La porte s’ouvrit, révélant un grand homme costaud en peignoir et pantoufles.
— Qu’est-ce que vous voulez ? — demanda-t-il d’une voix rauque.
— Je vis ici, — balbutia Igor, déconcerté.
— Vous vivez ici ? Prouvez-le. Moi, j’ai tous les documents nécessaires pour dire que cette maison est à moi. Et vous, que pouvez-vous montrer ?
Igor se mit à fouiller dans ses poches, certain qu’il trouverait son passeport. Il le trouva enfin et le montra fièrement.
— Regardez, c’est écrit noir sur blanc.
L’homme prit le passeport et, après l’avoir feuilleté, éclata de rire.
— Vous devriez vérifier votre passeport plus souvent, mon gars.
Igor regarda la page indiquant son adresse. Il y avait deux tampons officiels : un attestant qu’il était domicilié à cette adresse et un autre indiquant qu’il en avait été radié… deux ans auparavant.
Ne sachant que dire, Igor se retira. Il appela Natasha, mais le numéro était hors service. Il passa plusieurs heures devant l’immeuble, espérant croiser quelqu’un. En fin de journée, il apprit que Natasha avait quitté son emploi depuis un an.
Il se souvint de leurs enfants. « Dima doit encore être ici. » Cette pensée le réconforta.
Il se rendit à l’école de son fils, mais là encore, une mauvaise surprise l’attendait : Dima avait changé d’école un an plus tôt. Personne ne savait où il était.

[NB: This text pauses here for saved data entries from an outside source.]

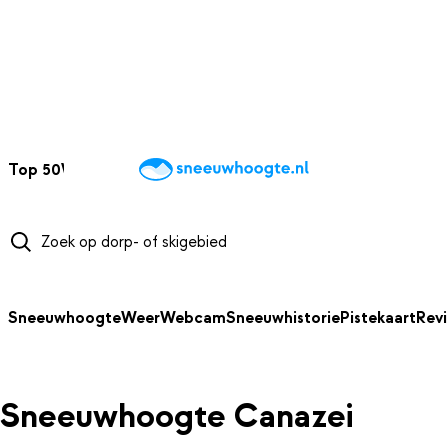
NAAR HOOFDINHOUD
Top 50
Webcams
Wintersportweer
Kaarten
Sneeuwverwacht
Sneeuwhoogte
Weer
Webcam
Sneeuwhistorie
Pistekaart
Rev
Sneeuwhoogte Canazei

Assis sur un banc, Igor sentit le désespoir l’envahir. Comment Natasha, cette femme docile et effacée, avait-elle pu orchestrer un tel plan ? Elle avait vendu leur maison dans son dos.
Le tribunal !
Plein d’espoir, Igor se dit que la justice lui rendrait ses biens. Une semaine plus tard, son espoir s’effondra. Le tribunal confirma que c’était lui-même qui avait signé une procuration générale en faveur de Natasha deux ans auparavant. À l’époque, elle avait insisté pour régler des documents pour leur fille et leur famille. Distrait par sa liaison avec Liza, il avait signé sans réfléchir.

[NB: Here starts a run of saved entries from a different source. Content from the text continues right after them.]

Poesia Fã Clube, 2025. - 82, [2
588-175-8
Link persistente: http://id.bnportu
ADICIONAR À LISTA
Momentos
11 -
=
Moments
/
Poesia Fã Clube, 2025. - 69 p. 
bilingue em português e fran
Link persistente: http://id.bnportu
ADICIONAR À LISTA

Ainsi, il avait tout perdu : ses biens, sa famille, ses enfants. Même Liza le quitta en apprenant qu’il n’avait plus rien.

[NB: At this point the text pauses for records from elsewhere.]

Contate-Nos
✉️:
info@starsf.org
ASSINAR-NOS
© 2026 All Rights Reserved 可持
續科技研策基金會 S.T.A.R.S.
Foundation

Pour se consoler, Igor se promit de ne jamais payer de pension alimentaire. Mais là encore, il se trompa. Natasha porta l’affaire au tribunal, non pas pour demander une pension, mais pour contester la paternité. Les tests ADN confirmèrent qu’aucun des enfants n’était biologiquement le sien. Tout ce qu’il avait construit était un mensonge.